Normalization of electromyographic (EMG) activity is a procedure that is commonly used for comparing myoelectric activity of different muscles or different individuals. It is important to point out that there are concerns in the limitations of using normalization strategies in EMG data (2,8,24,27,29). Subcutaneous fat, skin impedance, and electrode placement are some candidate sources of intermuscular and intersubject variability that make these comparisons challenging otherwise (10,14,23). Differences in subcutaneous tissue thickness alone could contribute up to 81.2% of the variance in EMG amplitude measurement (6).
One normalization procedure is to express EMG amplitude relative to muscle-specific maximal values, which are typically recorded during maximal isometric contractions. The normalization procedure does not consider the nonlinear relationship between muscular activation and muscular force, nor does it compensate for differences in muscle length or contractile velocity. However, expressing the amplitude of muscular activity relative to a maximal or submaximal value is the preferred means by which comparisons between muscles or individuals are made.
When maximal isometric contractions are utilized to obtain a value for maximal muscular activation, the optimal mechanical conditions to elicit maximum muscle action should be considered. In muscles that cross joints of the upper and lower extremities, this is relatively straightforward compared with the muscles of the trunk which operate in many degrees of freedom. To find a single maximal value in trunk muscles, some researchers have recorded maximal EMG amplitude from contractions in several directions (e.g., 9,12,15). Because these data have not been reported in detail, the prime action for recording maximal EMG amplitude has not been established. Therefore, it was the purpose of the present experiment to examine the EMG amplitude of six bilateral trunk muscles during maximal isometric contractions in three cardinal planes and to determine the appropriate action that should be used to obtain the best representation of maximal activation for EMG normalization applications in healthy subjects and back-pain patients.
Forty-three male subjects were recruited for this study. The study was approved by the Medical Research Ethics Committee of The University of Queensland, and all subjects gave their written informed consent to participate. Healthy subjects (N = 28) did not recall any history of back pain, and their mean (± SD) age, height, and weight were 30.2 ± 7.6 yr, 1.7 ± 0.1 m, and 67.2 ± 10.1 kg, respectively.

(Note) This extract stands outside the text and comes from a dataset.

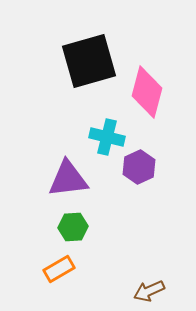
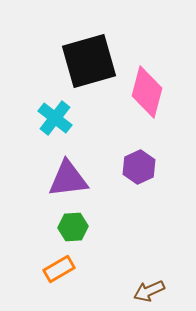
cyan cross: moved 52 px left, 19 px up; rotated 24 degrees clockwise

Fifteen back-pain patients (age = 27.9 ± 6.7 yr, height = 1.8 ± 0.1 m, weight = 74.4 ± 9.5 kg) were selected based on their back pain (a) of insidious or nontraumatic onset; (b) of at least 12 months duration; (c) of severity that required either treatment, sick leave, or bed rest; and (d) of a nature that is either episodic with at least one episode of back pain each year or semicontinuous with periods of greater or lesser pain. Subjects were excluded if their pain was caused by neoplasm, infection, or neuromuscular disease, or if they had previous spinal surgery. As it was important to avoid pain during the testing, only patients with minimal or no pain at the time of testing were recruited. The level of pain at the time of testing was rated at 1.1 ± 0.9 (range 0–2.8) using a 10-cm visual analog scale (7). The mean duration of back pain of the patient group was 6.1 ± 3.9 yr (range 1.1–15.5).

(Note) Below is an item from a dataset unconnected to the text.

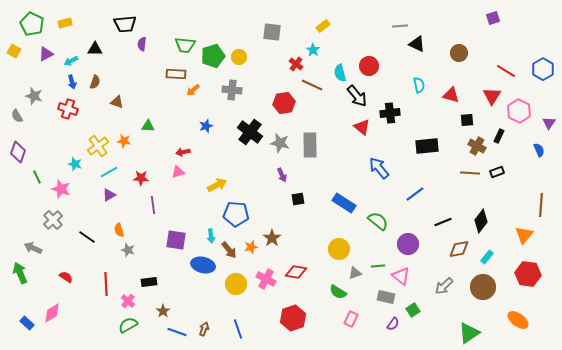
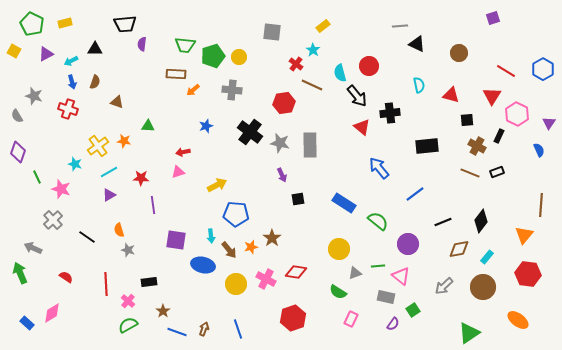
pink hexagon at (519, 111): moved 2 px left, 3 px down
brown line at (470, 173): rotated 18 degrees clockwise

A dynamometer, B200 Isostation (Isotechnologies, Hillsborough, NC) was used to measure the torque produced by the trunk about the three planes of the body in six directions. EMG signals from both abdominal and back muscles were amplified, band-pass filtered at 5–500 Hz, and sampled at 1000 Hz. The torque data and EMG signals were collected with a data acquisition system, AMLAB II workstation (Associative Measurement, Sydney, Australia).
Surface electrodes were placed over three pairs of abdominal muscles and three pairs of back muscles, and the positions were described in details in previous studies (15,17,18). The electrodes for rectus abdominis were placed 1 cm above the umbilicus and 2 cm lateral to the midline. For the external oblique, electrodes were placed just below the rib cage and along a line connecting the most inferior point of the costal margin and the contralateral pubic tubercle. For the internal oblique, electrodes were placed 1 cm medial to the anterior superior iliac spine (ASIS) and beneath a line joining both ASISs. The electrodes for latissimus dorsi were placed over the muscle belly at T12 level and along a line connecting the most superior point of the posterior axillary fold and the S2 spinous process. For the iliocostalis lumborum, the electrodes were placed at the L2 level and aligned parallel to the line between the posterior superior iliac spine (PSIS) and the lateral border of the muscle at the 12th rib. For the multifidus, the electrodes were placed at the L5 level and aligned parallel to the line between the PSIS and the L1–2 interspinous space.
The subject was positioned in erect standing with the L5–S1 interspinous space aligned with the flexion/extension axis of the B200 Isostation. The pelvis and lower legs of the subjects were stabilized by the pelvic restraint, as well as thigh and knee straps. The upper torso was fixed by the chest restraint and thoracic pad as tight as possible so as not to affect normal breathing. The subjects were asked to fold their arms across their chest, hold their arms above the chest restraint, and maintain this position during all contractions. To prepare for the isometric testing, the machine was mechanically locked in three planes.
Maximum voluntary contractions for one trial in flexion, extension, lateral flexion to both sides, and axial rotation to both sides were measured for 5 s with a 2-min rest between trials. The six maximum contractions were arranged in a randomized order. Before each contraction, the subject was given at least one practice trial for warm-up. Visual feedback and verbal encouragement were given to ensure the maximal effort was produced by the subject. To decrease the chance of injury, subjects were instructed to avoid any jerky contractions.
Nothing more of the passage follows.